Nas terríveis noites de tempestade em Rodrigo Silva ou em Cachoeira, quando a luz acabava, a tv ou o rádio cediam sempre lugar para seus contos. À luz trêmula das velas, os netos se reuniam em volta dela. As assombrações de suas histórias tomavam formas fantásticas em nossas cabeças de criança. As sombras incertas nas paredes viravam lobisomens, mulas-sem-cabeça, seres fantasmagóricos animados pela penumbra. E assim crescemos animados por este último suspiro da tradição dos contos da vovó. Hoje os entretenimentos virtuais privam os pequenos do contato único com este mundo mágico que minha avó pintava-nos com maestria.

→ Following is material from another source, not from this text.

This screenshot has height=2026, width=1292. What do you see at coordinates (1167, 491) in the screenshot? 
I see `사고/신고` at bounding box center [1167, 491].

Do seu marido, meu avô, Alberto Fernandes - dos Fernandes de Rodrigo Silva, como gostavam de salientar, talvez diferenciando-os dos de Cachoeira - lembro que era um homem muito alto, um pouco desajeitado, e misterioso, sempre misterioso. Vivia no seu quarto, em meio às suas tranqueiras (que não eram poucas), nunca saia de casa. Lembro-me sempre dele sentado cabisbaixo em uma grande pedra de amolar que ficava no terreiro. Quando chegávamos na sua casa, eu corria ao seu quarto para tomar-lhe bença: “Deus abençoa”, era a resposta dada com um leve aperto de mão. Na hora do almoço, lá vinha ele, se abaixando para não bater a cabeça na porta. Comia sempre numa velha cuia, lembrança dos tempos em que era um conhecido tropeiro a serviço de seus próprios negócios e, antes, a serviço dos de seu pai, Alfredo Fernandes, senhor das terras da famosa Fazenda do Fundão e que foi um dos pioneiros de Rodrigo Silva - que na época nem se chamava Rodrigo Silva, mas sim José Correia (Rodrigo Silva era o nome de um dos ministros de D.Pedro II que acompanhava o Imperador quando este inaugurou a Estação Ferroviária de José Correia em 1 de janeiro de 1888). Meu avô faleceu em 1986 sem que soubéssemos ao certo a sua idade verdadeira. Seu registro foi feito em 1909, mas era comum as crianças das fazendas crescerem sem pisarem num cartório. O registro civil ainda era visto com olhos desconfiados: “coisa da tal da república”... Muitas das histórias de minha avó tinham meu avô como protagonista: sua fama de curandeiro e benzedor o fizeram objeto de muitas lendas e causos até hoje correntes em Rodrigo Silva.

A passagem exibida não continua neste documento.